- Problem description:
A word-for-word copy of the listing, free of images, is the expected answer.

- Source records:

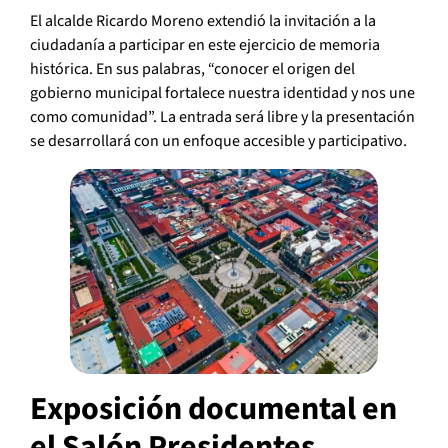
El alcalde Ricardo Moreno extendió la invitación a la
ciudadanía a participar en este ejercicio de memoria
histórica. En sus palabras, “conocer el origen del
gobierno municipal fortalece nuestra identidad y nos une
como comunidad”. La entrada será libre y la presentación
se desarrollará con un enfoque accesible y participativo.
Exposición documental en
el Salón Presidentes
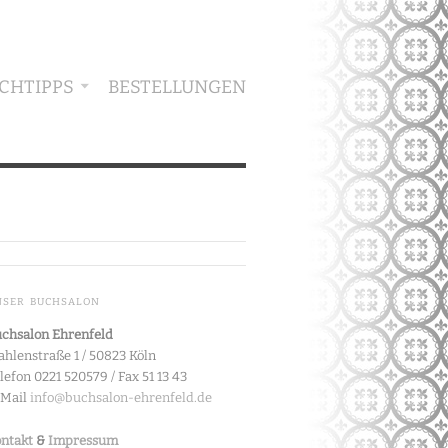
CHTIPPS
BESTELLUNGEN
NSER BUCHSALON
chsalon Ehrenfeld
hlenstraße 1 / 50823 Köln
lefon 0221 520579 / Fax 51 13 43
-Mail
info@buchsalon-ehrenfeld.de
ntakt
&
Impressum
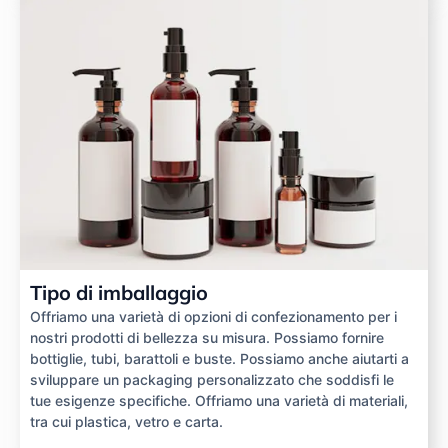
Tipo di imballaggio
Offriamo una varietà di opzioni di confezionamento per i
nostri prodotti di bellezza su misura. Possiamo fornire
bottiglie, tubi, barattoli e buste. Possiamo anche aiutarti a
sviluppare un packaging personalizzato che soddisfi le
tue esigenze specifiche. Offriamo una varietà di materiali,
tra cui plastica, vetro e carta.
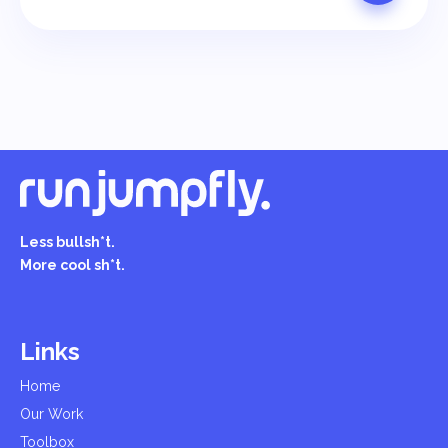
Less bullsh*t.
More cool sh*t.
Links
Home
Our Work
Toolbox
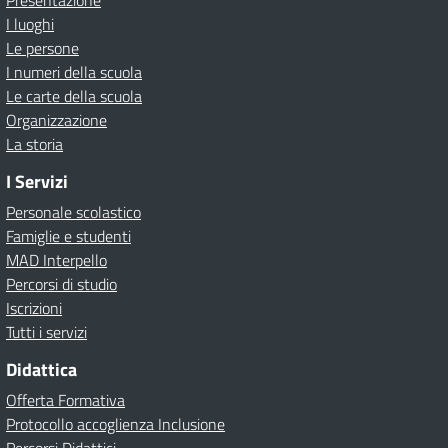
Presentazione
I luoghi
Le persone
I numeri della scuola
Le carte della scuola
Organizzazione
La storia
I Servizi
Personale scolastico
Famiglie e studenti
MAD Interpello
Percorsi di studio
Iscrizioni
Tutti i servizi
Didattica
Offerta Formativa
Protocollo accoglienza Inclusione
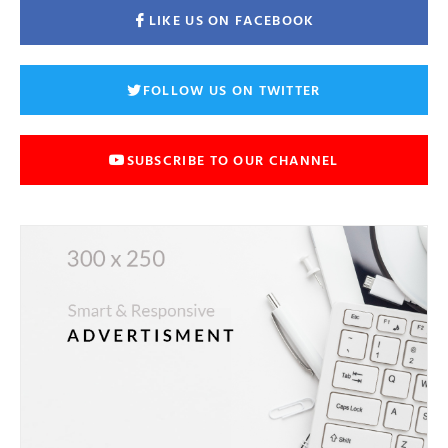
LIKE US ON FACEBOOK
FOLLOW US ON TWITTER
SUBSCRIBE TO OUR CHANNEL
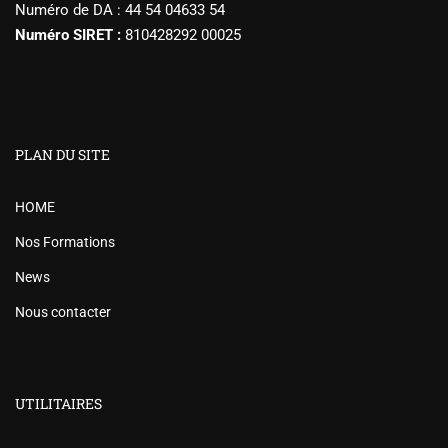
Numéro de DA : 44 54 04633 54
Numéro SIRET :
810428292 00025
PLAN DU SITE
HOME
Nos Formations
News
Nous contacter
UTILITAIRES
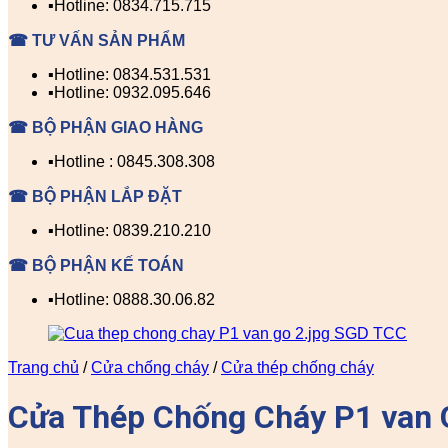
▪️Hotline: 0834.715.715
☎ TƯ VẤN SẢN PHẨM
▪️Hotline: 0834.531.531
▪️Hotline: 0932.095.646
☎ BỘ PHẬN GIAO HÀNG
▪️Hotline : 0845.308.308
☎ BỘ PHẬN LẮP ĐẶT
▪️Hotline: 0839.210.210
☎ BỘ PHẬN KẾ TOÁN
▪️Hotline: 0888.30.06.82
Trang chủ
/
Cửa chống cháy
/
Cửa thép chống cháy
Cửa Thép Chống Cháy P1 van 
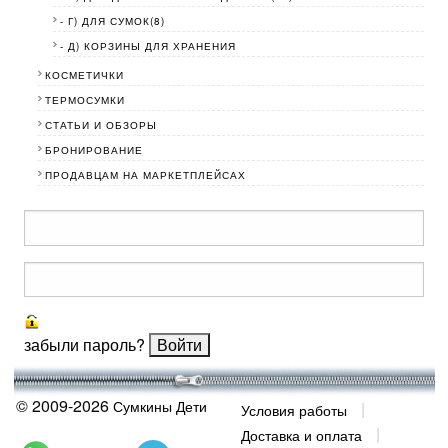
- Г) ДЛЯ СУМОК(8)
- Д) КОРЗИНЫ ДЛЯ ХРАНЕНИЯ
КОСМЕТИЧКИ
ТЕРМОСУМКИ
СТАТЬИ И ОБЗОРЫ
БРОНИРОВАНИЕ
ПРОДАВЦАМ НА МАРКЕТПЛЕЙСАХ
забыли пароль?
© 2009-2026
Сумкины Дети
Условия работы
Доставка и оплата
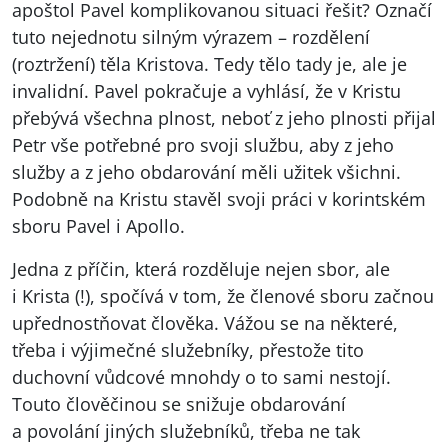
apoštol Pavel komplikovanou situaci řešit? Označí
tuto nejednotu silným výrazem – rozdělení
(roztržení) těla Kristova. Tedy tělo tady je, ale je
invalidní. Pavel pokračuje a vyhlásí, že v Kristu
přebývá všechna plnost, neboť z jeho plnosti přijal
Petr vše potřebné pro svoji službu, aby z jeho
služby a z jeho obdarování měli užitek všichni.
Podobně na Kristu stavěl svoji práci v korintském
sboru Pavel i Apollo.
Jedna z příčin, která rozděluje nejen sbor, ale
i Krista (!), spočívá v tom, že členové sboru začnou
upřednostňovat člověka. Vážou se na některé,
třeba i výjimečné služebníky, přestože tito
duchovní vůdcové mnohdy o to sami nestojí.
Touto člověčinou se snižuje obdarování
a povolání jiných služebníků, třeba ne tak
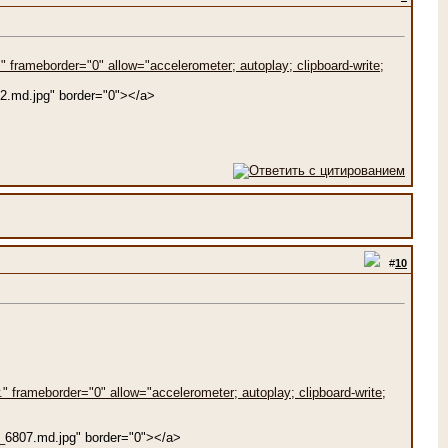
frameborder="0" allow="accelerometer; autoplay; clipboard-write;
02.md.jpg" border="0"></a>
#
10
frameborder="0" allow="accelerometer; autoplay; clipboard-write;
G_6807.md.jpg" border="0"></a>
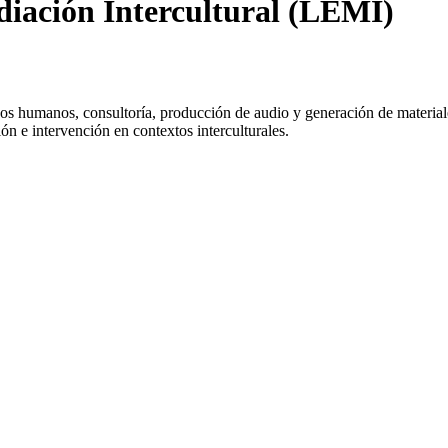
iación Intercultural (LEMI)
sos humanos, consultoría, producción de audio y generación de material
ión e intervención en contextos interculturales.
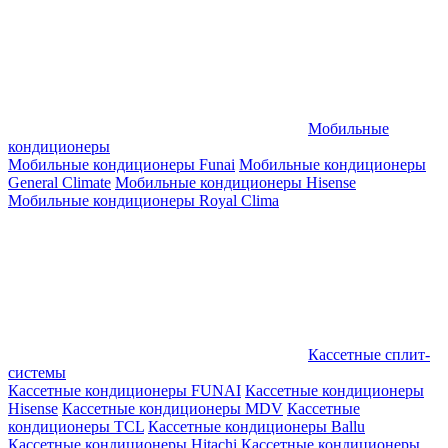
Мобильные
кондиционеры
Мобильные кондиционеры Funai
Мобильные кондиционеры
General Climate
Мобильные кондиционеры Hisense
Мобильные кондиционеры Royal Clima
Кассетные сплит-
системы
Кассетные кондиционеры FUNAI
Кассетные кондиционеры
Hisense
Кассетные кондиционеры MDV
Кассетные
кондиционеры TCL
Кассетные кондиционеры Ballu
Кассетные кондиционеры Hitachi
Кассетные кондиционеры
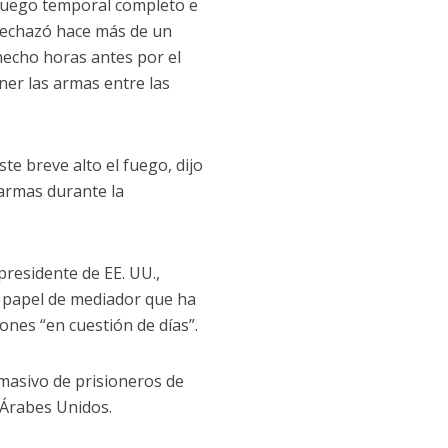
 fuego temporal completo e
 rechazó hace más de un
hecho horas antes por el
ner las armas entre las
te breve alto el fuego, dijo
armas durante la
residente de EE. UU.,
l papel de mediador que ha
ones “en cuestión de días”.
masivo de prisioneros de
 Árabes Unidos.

- Exercise solution:
El alcalde Ricardo Moreno extendió la invitación a la
ciudadanía a participar en este ejercicio de memoria
histórica. En sus palabras, “conocer el origen del
gobierno municipal fortalece nuestra identidad y nos une
como comunidad”. La entrada será libre y la presentación
se desarrollará con un enfoque accesible y participativo.
Exposición documental en
el Salón Presidentes
CHTIPPS
BESTELLUNGEN
NSER BUCHSALON
chsalon Ehrenfeld
hlenstraße 1 / 50823 Köln
lefon 0221 520579 / Fax 51 13 43
-Mail
info@buchsalon-ehrenfeld.de
ntakt
&
Impressum
Tipo di imballaggio
Offriamo una varietà di opzioni di confezionamento per i
nostri prodotti di bellezza su misura. Possiamo fornire
bottiglie, tubi, barattoli e buste. Possiamo anche aiutarti a
sviluppare un packaging personalizzato che soddisfi le
tue esigenze specifiche. Offriamo una varietà di materiali,
tra cui plastica, vetro e carta.
Less bullsh*t.
More cool sh*t.
Links
Home
Our Work
Toolbox
Presentazione
I luoghi
Le persone
I numeri della scuola
Le carte della scuola
Organizzazione
La storia
I Servizi
Personale scolastico
Famiglie e studenti
MAD Interpello
Percorsi di studio
Iscrizioni
Tutti i servizi
Didattica
Offerta Formativa
Protocollo accoglienza Inclusione
LIKE US ON FACEBOOK
FOLLOW US ON TWITTER
SUBSCRIBE TO OUR CHANNEL
Numéro de DA : 44 54 04633 54
Numéro SIRET :
810428292 00025
PLAN DU SITE
HOME
Nos Formations
News
Nous contacter
UTILITAIRES
▪️Hotline: 0834.715.715
☎ TƯ VẤN SẢN PHẨM
▪️Hotline: 0834.531.531
▪️Hotline: 0932.095.646
☎ BỘ PHẬN GIAO HÀNG
▪️Hotline : 0845.308.308
☎ BỘ PHẬN LẮP ĐẶT
▪️Hotline: 0839.210.210
☎ BỘ PHẬN KẾ TOÁN
▪️Hotline: 0888.30.06.82
Trang chủ
/
Cửa chống cháy
/
Cửa thép chống cháy
Cửa Thép Chống Cháy P1 van 
- Г) ДЛЯ СУМОК(8)
- Д) КОРЗИНЫ ДЛЯ ХРАНЕНИЯ
КОСМЕТИЧКИ
ТЕРМОСУМКИ
СТАТЬИ И ОБЗОРЫ
БРОНИРОВАНИЕ
ПРОДАВЦАМ НА МАРКЕТПЛЕЙСАХ
забыли пароль?
© 2009-2026
Сумкины Дети
Условия работы
Доставка и оплата
apoštol Pavel komplikovanou situaci řešit? Označí
tuto nejednotu silným výrazem – rozdělení
(roztržení) těla Kristova. Tedy tělo tady je, ale je
invalidní. Pavel pokračuje a vyhlásí, že v Kristu
přebývá všechna plnost, neboť z jeho plnosti přijal
Petr vše potřebné pro svoji službu, aby z jeho
služby a z jeho obdarování měli užitek všichni.
Podobně na Kristu stavěl svoji práci v korintském
sboru Pavel i Apollo.
Jedna z příčin, která rozděluje nejen sbor, ale
i Krista (!), spočívá v tom, že členové sboru začnou
upřednostňovat člověka. Vážou se na některé,
třeba i výjimečné služebníky, přestože tito
duchovní vůdcové mnohdy o to sami nestojí.
Touto člověčinou se snižuje obdarování
a povolání jiných služebníků, třeba ne tak
frameborder="0" allow="accelerometer; autoplay; clipboard-write;
02.md.jpg" border="0"></a>
#
10
frameborder="0" allow="accelerometer; autoplay; clipboard-write;
G_6807.md.jpg" border="0"></a>
iación Intercultural (LEMI)
sos humanos, consultoría, producción de audio y generación de material
ión e intervención en contextos interculturales.
Мобильные
кондиционеры
Мобильные кондиционеры Funai
Мобильные кондиционеры
General Climate
Мобильные кондиционеры Hisense
Мобильные кондиционеры Royal Clima
Кассетные сплит-
системы
Кассетные кондиционеры FUNAI
Кассетные кондиционеры
Hisense
Кассетные кондиционеры MDV
Кассетные
кондиционеры TCL
Кассетные кондиционеры Ballu
Кассетные кондиционеры Hitachi
Кассетные кондиционеры
 fuego temporal completo e
 rechazó hace más de un
hecho horas antes por el
ner las armas entre las
te breve alto el fuego, dijo
armas durante la
residente de EE. UU.,
l papel de mediador que ha
ones “en cuestión de días”.
masivo de prisioneros de
 Árabes Unidos.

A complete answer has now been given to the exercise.